(Stored items)
__________

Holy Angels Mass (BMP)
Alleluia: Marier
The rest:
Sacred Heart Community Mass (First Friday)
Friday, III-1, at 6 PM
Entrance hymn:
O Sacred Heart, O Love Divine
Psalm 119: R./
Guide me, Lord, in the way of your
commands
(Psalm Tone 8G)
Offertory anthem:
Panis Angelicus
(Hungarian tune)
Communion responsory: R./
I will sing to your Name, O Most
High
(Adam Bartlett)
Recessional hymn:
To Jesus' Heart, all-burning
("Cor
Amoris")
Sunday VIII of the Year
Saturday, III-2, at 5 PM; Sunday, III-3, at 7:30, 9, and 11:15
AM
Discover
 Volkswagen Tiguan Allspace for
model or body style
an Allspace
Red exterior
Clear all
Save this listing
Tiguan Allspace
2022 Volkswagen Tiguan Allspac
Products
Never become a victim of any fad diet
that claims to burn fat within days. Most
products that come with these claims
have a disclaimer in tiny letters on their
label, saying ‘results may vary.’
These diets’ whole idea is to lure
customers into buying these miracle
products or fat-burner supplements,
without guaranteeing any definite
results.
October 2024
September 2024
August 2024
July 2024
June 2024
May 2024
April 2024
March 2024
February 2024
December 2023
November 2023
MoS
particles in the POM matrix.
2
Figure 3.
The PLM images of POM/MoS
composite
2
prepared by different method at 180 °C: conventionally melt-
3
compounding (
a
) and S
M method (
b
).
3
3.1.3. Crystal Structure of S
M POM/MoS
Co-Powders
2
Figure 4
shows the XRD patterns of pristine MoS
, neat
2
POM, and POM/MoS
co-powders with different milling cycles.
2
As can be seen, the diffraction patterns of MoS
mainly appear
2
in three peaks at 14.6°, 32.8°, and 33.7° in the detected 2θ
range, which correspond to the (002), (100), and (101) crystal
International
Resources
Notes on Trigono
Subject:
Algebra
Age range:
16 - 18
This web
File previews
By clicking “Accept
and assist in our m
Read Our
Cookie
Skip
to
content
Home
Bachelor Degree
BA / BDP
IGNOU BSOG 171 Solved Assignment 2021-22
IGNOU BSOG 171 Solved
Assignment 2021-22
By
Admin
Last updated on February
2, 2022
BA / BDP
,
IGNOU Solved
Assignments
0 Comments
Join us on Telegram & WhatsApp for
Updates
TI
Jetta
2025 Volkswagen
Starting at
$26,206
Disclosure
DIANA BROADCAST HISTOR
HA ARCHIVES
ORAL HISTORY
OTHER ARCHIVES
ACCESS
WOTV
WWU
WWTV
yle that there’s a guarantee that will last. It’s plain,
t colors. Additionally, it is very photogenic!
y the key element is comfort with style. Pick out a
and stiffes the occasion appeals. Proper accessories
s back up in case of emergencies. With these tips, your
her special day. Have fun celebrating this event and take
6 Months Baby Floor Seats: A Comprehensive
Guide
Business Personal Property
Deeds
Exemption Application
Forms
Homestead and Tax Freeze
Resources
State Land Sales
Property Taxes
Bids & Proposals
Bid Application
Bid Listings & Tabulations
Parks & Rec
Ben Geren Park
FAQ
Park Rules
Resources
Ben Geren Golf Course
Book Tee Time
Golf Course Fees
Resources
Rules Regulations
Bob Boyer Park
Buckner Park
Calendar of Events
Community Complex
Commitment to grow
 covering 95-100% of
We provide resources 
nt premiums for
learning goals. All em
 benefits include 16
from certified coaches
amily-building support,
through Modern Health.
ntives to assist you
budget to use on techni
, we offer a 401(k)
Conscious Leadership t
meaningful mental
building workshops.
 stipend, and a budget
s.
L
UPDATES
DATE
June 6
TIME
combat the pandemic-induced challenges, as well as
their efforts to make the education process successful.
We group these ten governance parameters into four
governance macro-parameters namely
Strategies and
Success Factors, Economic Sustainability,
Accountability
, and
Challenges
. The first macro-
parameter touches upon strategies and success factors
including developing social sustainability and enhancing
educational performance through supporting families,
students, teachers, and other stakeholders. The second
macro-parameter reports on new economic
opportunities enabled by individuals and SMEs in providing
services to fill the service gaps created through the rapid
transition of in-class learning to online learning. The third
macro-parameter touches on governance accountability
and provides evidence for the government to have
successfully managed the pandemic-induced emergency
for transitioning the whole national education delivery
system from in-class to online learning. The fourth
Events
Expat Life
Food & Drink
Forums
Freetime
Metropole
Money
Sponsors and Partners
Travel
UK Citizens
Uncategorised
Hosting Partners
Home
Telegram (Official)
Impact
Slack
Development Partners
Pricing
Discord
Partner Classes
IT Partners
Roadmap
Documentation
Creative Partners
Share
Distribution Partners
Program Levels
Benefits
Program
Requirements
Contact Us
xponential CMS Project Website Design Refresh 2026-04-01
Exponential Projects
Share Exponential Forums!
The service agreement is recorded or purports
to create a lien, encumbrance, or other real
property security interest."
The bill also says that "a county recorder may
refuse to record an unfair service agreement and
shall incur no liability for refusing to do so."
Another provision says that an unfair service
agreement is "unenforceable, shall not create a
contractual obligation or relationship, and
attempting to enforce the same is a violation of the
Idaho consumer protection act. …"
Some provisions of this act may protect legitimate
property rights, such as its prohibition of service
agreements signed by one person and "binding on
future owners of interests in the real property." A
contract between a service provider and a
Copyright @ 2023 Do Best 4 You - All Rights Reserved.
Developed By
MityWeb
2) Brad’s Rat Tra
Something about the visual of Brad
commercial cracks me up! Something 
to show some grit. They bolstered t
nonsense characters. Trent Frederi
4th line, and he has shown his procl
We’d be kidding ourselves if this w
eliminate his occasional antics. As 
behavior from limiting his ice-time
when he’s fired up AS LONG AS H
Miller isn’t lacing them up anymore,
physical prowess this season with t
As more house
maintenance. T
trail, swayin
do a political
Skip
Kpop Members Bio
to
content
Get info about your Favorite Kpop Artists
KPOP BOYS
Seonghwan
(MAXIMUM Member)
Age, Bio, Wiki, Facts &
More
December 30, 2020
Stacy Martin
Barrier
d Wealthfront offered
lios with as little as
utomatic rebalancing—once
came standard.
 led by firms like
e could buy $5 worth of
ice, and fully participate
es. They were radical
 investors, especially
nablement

__________

◆ AIM OF THE TASK ◆
Could you reproduce every record exactly as it appears?

◆ SOLVED PROBLEM ◆
Holy Angels Mass (BMP)
Alleluia: Marier
The rest:
Sacred Heart Community Mass (First Friday)
Friday, III-1, at 6 PM
Entrance hymn:
O Sacred Heart, O Love Divine
Psalm 119: R./
Guide me, Lord, in the way of your
commands
(Psalm Tone 8G)
Offertory anthem:
Panis Angelicus
(Hungarian tune)
Communion responsory: R./
I will sing to your Name, O Most
High
(Adam Bartlett)
Recessional hymn:
To Jesus' Heart, all-burning
("Cor
Amoris")
Sunday VIII of the Year
Saturday, III-2, at 5 PM; Sunday, III-3, at 7:30, 9, and 11:15
AM
Discover
 Volkswagen Tiguan Allspace for
model or body style
an Allspace
Red exterior
Clear all
Save this listing
Tiguan Allspace
2022 Volkswagen Tiguan Allspac
Products
Never become a victim of any fad diet
that claims to burn fat within days. Most
products that come with these claims
have a disclaimer in tiny letters on their
label, saying ‘results may vary.’
These diets’ whole idea is to lure
customers into buying these miracle
products or fat-burner supplements,
without guaranteeing any definite
results.
October 2024
September 2024
August 2024
July 2024
June 2024
May 2024
April 2024
March 2024
February 2024
December 2023
November 2023
MoS
particles in the POM matrix.
2
Figure 3.
The PLM images of POM/MoS
composite
2
prepared by different method at 180 °C: conventionally melt-
3
compounding (
a
) and S
M method (
b
).
3
3.1.3. Crystal Structure of S
M POM/MoS
Co-Powders
2
Figure 4
shows the XRD patterns of pristine MoS
, neat
2
POM, and POM/MoS
co-powders with different milling cycles.
2
As can be seen, the diffraction patterns of MoS
mainly appear
2
in three peaks at 14.6°, 32.8°, and 33.7° in the detected 2θ
range, which correspond to the (002), (100), and (101) crystal
International
Resources
Notes on Trigono
Subject:
Algebra
Age range:
16 - 18
This web
File previews
By clicking “Accept
and assist in our m
Read Our
Cookie
Skip
to
content
Home
Bachelor Degree
BA / BDP
IGNOU BSOG 171 Solved Assignment 2021-22
IGNOU BSOG 171 Solved
Assignment 2021-22
By
Admin
Last updated on February
2, 2022
BA / BDP
,
IGNOU Solved
Assignments
0 Comments
Join us on Telegram & WhatsApp for
Updates
TI
Jetta
2025 Volkswagen
Starting at
$26,206
Disclosure
DIANA BROADCAST HISTOR
HA ARCHIVES
ORAL HISTORY
OTHER ARCHIVES
ACCESS
WOTV
WWU
WWTV
yle that there’s a guarantee that will last. It’s plain,
t colors. Additionally, it is very photogenic!
y the key element is comfort with style. Pick out a
and stiffes the occasion appeals. Proper accessories
s back up in case of emergencies. With these tips, your
her special day. Have fun celebrating this event and take
6 Months Baby Floor Seats: A Comprehensive
Guide
Business Personal Property
Deeds
Exemption Application
Forms
Homestead and Tax Freeze
Resources
State Land Sales
Property Taxes
Bids & Proposals
Bid Application
Bid Listings & Tabulations
Parks & Rec
Ben Geren Park
FAQ
Park Rules
Resources
Ben Geren Golf Course
Book Tee Time
Golf Course Fees
Resources
Rules Regulations
Bob Boyer Park
Buckner Park
Calendar of Events
Community Complex
Commitment to grow
 covering 95-100% of
We provide resources 
nt premiums for
learning goals. All em
 benefits include 16
from certified coaches
amily-building support,
through Modern Health.
ntives to assist you
budget to use on techni
, we offer a 401(k)
Conscious Leadership t
meaningful mental
building workshops.
 stipend, and a budget
s.
L
UPDATES
DATE
June 6
TIME
combat the pandemic-induced challenges, as well as
their efforts to make the education process successful.
We group these ten governance parameters into four
governance macro-parameters namely
Strategies and
Success Factors, Economic Sustainability,
Accountability
, and
Challenges
. The first macro-
parameter touches upon strategies and success factors
including developing social sustainability and enhancing
educational performance through supporting families,
students, teachers, and other stakeholders. The second
macro-parameter reports on new economic
opportunities enabled by individuals and SMEs in providing
services to fill the service gaps created through the rapid
transition of in-class learning to online learning. The third
macro-parameter touches on governance accountability
and provides evidence for the government to have
successfully managed the pandemic-induced emergency
for transitioning the whole national education delivery
system from in-class to online learning. The fourth
Events
Expat Life
Food & Drink
Forums
Freetime
Metropole
Money
Sponsors and Partners
Travel
UK Citizens
Uncategorised
Hosting Partners
Home
Telegram (Official)
Impact
Slack
Development Partners
Pricing
Discord
Partner Classes
IT Partners
Roadmap
Documentation
Creative Partners
Share
Distribution Partners
Program Levels
Benefits
Program
Requirements
Contact Us
xponential CMS Project Website Design Refresh 2026-04-01
Exponential Projects
Share Exponential Forums!
The service agreement is recorded or purports
to create a lien, encumbrance, or other real
property security interest."
The bill also says that "a county recorder may
refuse to record an unfair service agreement and
shall incur no liability for refusing to do so."
Another provision says that an unfair service
agreement is "unenforceable, shall not create a
contractual obligation or relationship, and
attempting to enforce the same is a violation of the
Idaho consumer protection act. …"
Some provisions of this act may protect legitimate
property rights, such as its prohibition of service
agreements signed by one person and "binding on
future owners of interests in the real property." A
contract between a service provider and a
Copyright @ 2023 Do Best 4 You - All Rights Reserved.
Developed By
MityWeb
2) Brad’s Rat Tra
Something about the visual of Brad
commercial cracks me up! Something 
to show some grit. They bolstered t
nonsense characters. Trent Frederi
4th line, and he has shown his procl
We’d be kidding ourselves if this w
eliminate his occasional antics. As 
behavior from limiting his ice-time
when he’s fired up AS LONG AS H
Miller isn’t lacing them up anymore,
physical prowess this season with t
As more house
maintenance. T
trail, swayin
do a political
Skip
Kpop Members Bio
to
content
Get info about your Favorite Kpop Artists
KPOP BOYS
Seonghwan
(MAXIMUM Member)
Age, Bio, Wiki, Facts &
More
December 30, 2020
Stacy Martin
Barrier
d Wealthfront offered
lios with as little as
utomatic rebalancing—once
came standard.
 led by firms like
e could buy $5 worth of
ice, and fully participate
es. They were radical
 investors, especially
nablement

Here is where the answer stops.